Adiós a Argi, el perro del 'sintecho' que vive en la Gran Vía de Bilbao
Hoy quería hablar del dolor que deja la muerte de un perro
La pérdida de un perro es una experiencia dolorosa que golpea el alma y que deja un vacío imposible de llenar. Parte de la sociedad ... aún no comprende los estrechos lazos que se establecen con estos compañeros de cuatro patas, pero son nuestros seres queridos y su muerte nos afecta como tal. Oier echa muchísimo de menos a Argi, su fiel amigo, su única compañía durante los últimos 18 años.
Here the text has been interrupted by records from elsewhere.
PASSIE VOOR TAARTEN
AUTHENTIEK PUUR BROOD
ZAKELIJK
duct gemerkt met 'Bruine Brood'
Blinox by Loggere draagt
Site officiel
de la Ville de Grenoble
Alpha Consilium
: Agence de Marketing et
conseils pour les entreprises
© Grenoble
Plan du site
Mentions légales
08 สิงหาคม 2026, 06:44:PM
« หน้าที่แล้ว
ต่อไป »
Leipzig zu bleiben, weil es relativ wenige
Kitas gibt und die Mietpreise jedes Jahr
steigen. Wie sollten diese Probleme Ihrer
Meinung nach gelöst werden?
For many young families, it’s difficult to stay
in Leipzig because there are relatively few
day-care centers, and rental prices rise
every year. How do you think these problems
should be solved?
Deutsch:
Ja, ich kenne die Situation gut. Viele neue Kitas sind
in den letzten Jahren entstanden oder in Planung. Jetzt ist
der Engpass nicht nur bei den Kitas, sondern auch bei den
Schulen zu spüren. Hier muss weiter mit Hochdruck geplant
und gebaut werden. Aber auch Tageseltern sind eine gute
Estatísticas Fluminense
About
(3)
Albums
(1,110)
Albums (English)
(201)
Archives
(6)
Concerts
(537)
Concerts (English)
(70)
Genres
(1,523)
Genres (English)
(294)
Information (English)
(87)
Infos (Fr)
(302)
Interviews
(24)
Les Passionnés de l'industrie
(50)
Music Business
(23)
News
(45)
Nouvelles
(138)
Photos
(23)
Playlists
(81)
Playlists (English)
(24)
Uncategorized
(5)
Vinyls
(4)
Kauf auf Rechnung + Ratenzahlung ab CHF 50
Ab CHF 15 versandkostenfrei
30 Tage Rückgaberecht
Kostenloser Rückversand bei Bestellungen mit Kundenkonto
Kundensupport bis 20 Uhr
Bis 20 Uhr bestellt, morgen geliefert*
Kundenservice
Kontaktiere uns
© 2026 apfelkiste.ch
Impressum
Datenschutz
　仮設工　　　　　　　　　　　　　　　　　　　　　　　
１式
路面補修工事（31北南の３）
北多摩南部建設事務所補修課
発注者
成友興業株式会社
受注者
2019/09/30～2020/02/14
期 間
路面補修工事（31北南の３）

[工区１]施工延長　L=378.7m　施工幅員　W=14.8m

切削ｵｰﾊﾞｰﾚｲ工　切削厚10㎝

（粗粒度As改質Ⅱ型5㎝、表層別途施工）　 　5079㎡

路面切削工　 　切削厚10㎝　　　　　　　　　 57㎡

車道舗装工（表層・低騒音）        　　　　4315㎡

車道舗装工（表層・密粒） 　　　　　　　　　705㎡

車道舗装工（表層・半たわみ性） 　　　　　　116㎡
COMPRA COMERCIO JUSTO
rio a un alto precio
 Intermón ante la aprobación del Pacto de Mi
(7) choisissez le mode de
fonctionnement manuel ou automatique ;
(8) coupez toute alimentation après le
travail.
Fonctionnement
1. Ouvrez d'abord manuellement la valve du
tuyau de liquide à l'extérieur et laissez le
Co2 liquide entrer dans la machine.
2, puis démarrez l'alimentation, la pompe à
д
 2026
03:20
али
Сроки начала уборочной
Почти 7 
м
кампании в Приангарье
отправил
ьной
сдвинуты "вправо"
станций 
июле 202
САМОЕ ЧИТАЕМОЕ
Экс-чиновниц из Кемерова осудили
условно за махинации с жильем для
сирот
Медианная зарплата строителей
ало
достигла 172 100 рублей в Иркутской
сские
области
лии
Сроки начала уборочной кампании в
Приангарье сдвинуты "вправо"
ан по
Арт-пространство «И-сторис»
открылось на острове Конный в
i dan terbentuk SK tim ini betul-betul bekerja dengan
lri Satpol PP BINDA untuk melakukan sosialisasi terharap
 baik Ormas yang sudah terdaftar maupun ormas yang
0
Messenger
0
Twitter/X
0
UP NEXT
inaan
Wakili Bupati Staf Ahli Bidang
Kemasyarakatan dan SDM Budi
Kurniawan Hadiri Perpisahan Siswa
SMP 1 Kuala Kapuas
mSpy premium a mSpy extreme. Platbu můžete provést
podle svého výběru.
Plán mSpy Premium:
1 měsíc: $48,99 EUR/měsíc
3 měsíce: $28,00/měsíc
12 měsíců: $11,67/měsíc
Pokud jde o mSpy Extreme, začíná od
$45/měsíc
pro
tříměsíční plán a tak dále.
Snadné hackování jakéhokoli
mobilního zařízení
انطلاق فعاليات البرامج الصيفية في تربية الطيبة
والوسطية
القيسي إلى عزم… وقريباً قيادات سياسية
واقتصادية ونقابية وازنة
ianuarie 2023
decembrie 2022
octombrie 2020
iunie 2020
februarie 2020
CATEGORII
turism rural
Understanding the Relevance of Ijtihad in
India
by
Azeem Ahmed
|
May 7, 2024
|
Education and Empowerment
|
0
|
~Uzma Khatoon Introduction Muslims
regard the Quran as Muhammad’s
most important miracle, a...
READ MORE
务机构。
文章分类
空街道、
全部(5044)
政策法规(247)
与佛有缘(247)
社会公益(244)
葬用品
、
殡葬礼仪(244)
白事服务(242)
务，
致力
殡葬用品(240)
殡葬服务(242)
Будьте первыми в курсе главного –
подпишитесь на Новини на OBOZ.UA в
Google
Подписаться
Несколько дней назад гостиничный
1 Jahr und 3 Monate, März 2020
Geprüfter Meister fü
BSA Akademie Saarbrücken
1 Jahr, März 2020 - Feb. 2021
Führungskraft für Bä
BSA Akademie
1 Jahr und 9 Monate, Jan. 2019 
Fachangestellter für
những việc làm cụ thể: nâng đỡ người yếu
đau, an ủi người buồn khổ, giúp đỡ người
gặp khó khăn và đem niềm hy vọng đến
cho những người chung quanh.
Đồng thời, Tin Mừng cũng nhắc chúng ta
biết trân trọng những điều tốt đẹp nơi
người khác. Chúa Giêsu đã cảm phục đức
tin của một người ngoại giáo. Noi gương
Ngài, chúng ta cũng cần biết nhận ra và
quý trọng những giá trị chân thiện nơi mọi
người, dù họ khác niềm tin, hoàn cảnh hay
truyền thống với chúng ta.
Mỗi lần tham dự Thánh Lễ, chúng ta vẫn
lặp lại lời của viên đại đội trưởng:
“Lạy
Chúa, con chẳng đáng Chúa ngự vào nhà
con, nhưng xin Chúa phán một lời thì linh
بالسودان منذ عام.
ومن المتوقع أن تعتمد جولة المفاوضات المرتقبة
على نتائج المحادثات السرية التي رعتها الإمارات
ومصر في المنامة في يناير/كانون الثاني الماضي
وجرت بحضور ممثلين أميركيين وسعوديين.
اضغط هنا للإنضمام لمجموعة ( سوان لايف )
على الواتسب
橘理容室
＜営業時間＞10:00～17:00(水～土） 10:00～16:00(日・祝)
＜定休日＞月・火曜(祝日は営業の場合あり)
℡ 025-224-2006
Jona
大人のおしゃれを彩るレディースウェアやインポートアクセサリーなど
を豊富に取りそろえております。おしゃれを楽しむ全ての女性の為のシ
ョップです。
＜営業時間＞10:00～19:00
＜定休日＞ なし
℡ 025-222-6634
Ahora mismo no se plantea tener más animales, pero reconoce que la vida sin perro es menos vida.
El sábado pasado, por la mañana, fui de compras con Lope. En la esquina de la tienda Oysho, en la Gran Vía, nos topamos con Oier, que se quedó mirando a Lope mientras le sonreía. Entonces, me di cuenta de que estaba solo, sin Argi, que siempre estaba acurracado a su lado. Me quedé con esa tristeza que intuí en sus ojos y no se me olvidó durante toda la semana, así que este sábado volvimos donde él, sabiendo que le encontraríamos en el mismo sitio.
Lope estaba asustado, con el rabo entre las patas, porque había mucha gente. «Le da miedo hasta el viento, es muy asustadizo», le conté a Oier para empezar una conversación. «El mío tenía miedo a los municipales, les ladraba a todos, pero no se lo enseñé yo ¿eh?», compartió. «Ya no te veo con él, ¿le ha pasado algo?», le pregunté preocupada. «Falleció hace dos meses, con 18 años, de mayor».

Oier vive en la calle. Y Argi vivía con él. De hecho, era una prolongación de sí mismo. A veces se quedaban pidiendo durante todo el día al lado de El Corte Inglés y otras veces subían más arriba, al número 31 de la Gran Vía, pero siempre estaban juntos, sentado uno al lado del otro, inseparables. Oier me contó que se encontró a Argi dentro de un contenedor, en La Casilla, cuando solo tenía un mes. Estaba junto a otro cachorro, «su hermano», pero solo pudo quedarse con este mestizo bonachón para el que no pudo elegir un nombre más apropiado. Argi llenó su vida de luz. Y al revés. Si aquel día no llega a encontrárselo, hubiese muerto. Le salvó. Se salvaron mutuamente.
En los últimos tiempos, Oier llevaba a Argi en un carrito, porque ya apenas podía andar por la artrosis. Una chica con la que suelo coincidir en el parque, paseando a los perros, me ha contado que ella vio cómo una joven le compró a Oier el carrito para llevar a Argi en la clínica veterinaria Ensanche. También solía ayudarle con los gastos veterinarios. Y otras personas de buen corazón le llevaban pienso y mantas. A Argi no le faltó la comida ni el cariño, pese a no tener un hogar. Lo bueno de los perros es que nunca juzgan, aman incondicionalmente, les da igual que seas millonario o vivas en la calle. Oier agradece todo este tiempo con Argi, pero cree que no volverá a tener otro perro: «Solo si se me cruza o alguno me necesita».